Page-level text extractions
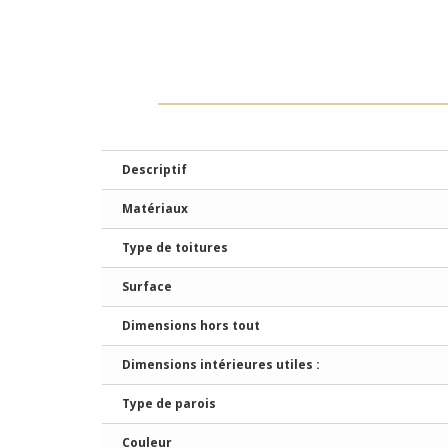
Descriptif
Matériaux
Type de toitures
Surface
Dimensions hors tout
Dimensions intérieures utiles :
Type de parois
Couleur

** What is required **
Across the records, count the lines that contain the word "Dimensions" and give that figure alone.

** Task result **
2